_Assignment_.
Copy exactly the lines of the material below that run from the one containing "Rua Timbiras, 2318, Lourdes" through the one containing "Deixe sua mensagem". Copy no other lines.

_Supplied records_.
━━━━

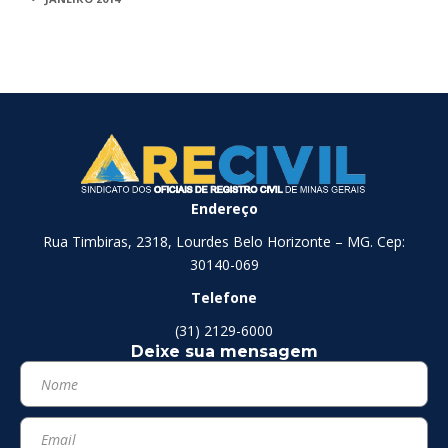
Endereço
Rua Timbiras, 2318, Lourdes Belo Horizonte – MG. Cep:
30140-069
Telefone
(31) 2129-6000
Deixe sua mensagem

━━━━

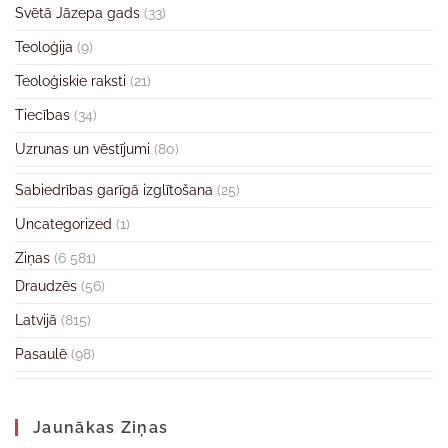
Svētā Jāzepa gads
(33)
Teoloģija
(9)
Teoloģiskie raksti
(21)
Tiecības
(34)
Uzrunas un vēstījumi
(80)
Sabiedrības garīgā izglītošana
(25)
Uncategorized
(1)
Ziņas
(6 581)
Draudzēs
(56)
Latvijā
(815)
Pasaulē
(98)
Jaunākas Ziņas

━━━━

_Exercise result_.
Rua Timbiras, 2318, Lourdes Belo Horizonte – MG. Cep:
30140-069
Telefone
(31) 2129-6000
Deixe sua mensagem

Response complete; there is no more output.